The most recognized version of this is hypothalamic amenorrhea, where periods stop entirely due to stress, excessive exercise, caloric restriction, or some combination of the three. It’s particularly common in competitive athletes and people with eating disorders. The University of Rochester Medical Center specifically lists rapid weight loss and anorexia as causes of low estradiol in premenopausal women.
Smoking
Women who smoke have measurably lower estrogen levels than nonsmokers, along with higher concentrations of estrogen breakdown products in their urine. Tobacco smoke drives this in two ways. First, the polyaromatic hydrocarbons in smoke activate liver enzymes (in the CYP family) that break down estrogen faster than normal. Essentially, the liver clears estrogen from the bloodstream more aggressively. Second, nicotine itself inhibits aromatase, the enzyme the ovaries use to convert androgens into estrogen, reducing production at the source.
This dual effect helps explain why women who smoke tend to reach menopause one to two years earlier than nonsmokers and are more likely to experience hot flashes. Nicotine also stimulates dopamine release, which can further suppress GnRH signaling.
Extreme Exercise and Low Body Weight
Body fat plays an active role in estrogen production. Fat tissue contains aromatase and converts small amounts of androgens into estrogen, supplementing what the ovaries make. When body fat drops very low, this source diminishes. Combine that with the stress-related suppression of GnRH that comes from intense training or caloric deficit, and estrogen levels can fall dramatically.
This is why amenorrhea is so common among endurance athletes, ballet dancers, and others whose training demands consistently outpace their caloric intake. The condition is reversible with adequate nutrition and reduced training intensity, though recovery of normal cycles can take months.
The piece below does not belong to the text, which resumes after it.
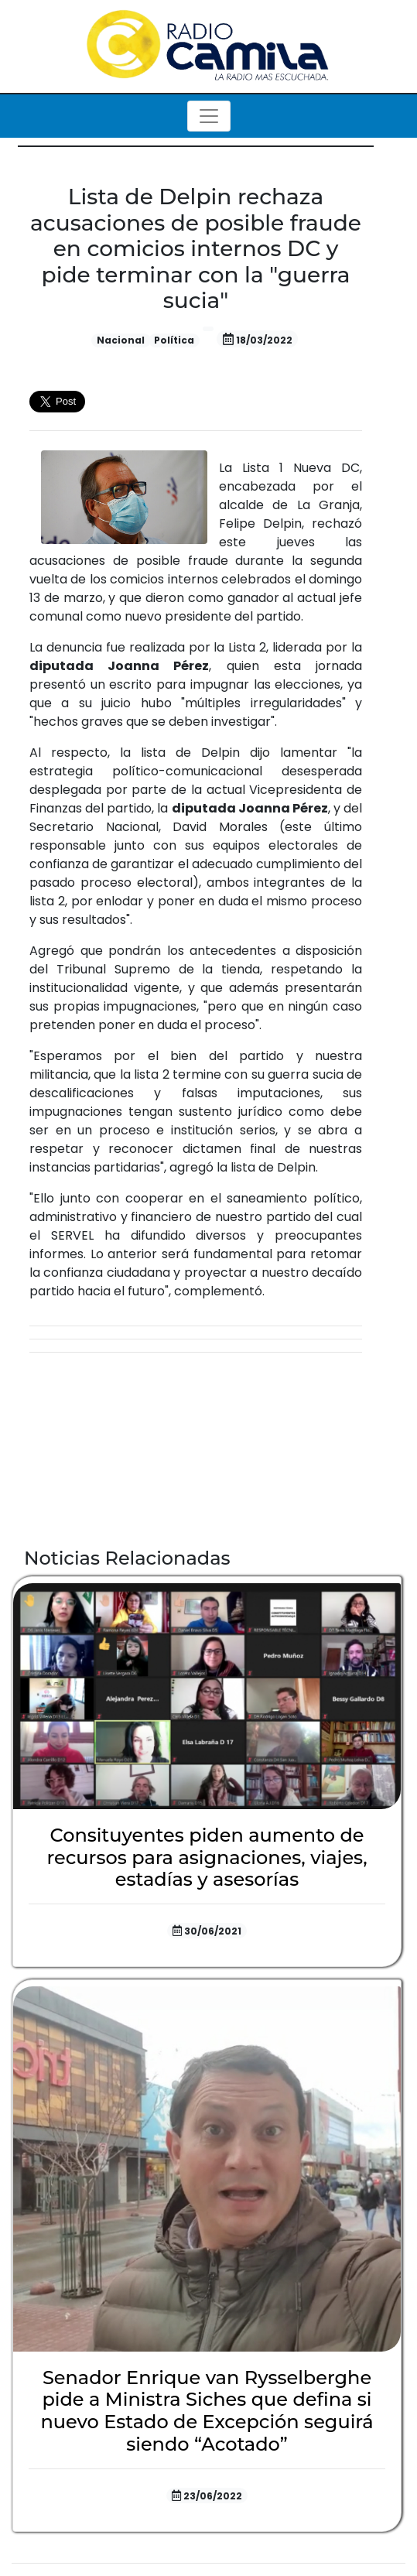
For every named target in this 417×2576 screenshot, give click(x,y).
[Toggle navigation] (209, 116)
Surgical Removal of the Ovaries
Bilateral oophorectomy, the surgical removal of both ovaries, causes an immediate and permanent drop in estrogen. Unlike natural menopause, where levels decline gradually over years, surgical menopause happens overnight. This abrupt loss tends to produce more intense symptoms, including severe hot flashes, sleep disruption, and rapid bone density loss. Women who have their ovaries removed before natural menopause age face a longer period of estrogen deficiency, which is why hormone replacement is often considered in these cases.
Even removal of one ovary can modestly reduce estrogen output, though the remaining ovary usually compensates over time. Hysterectomy without ovary removal does not directly lower estrogen, though it may affect blood flow to the ovaries and slightly accelerate the timeline to menopause in some women.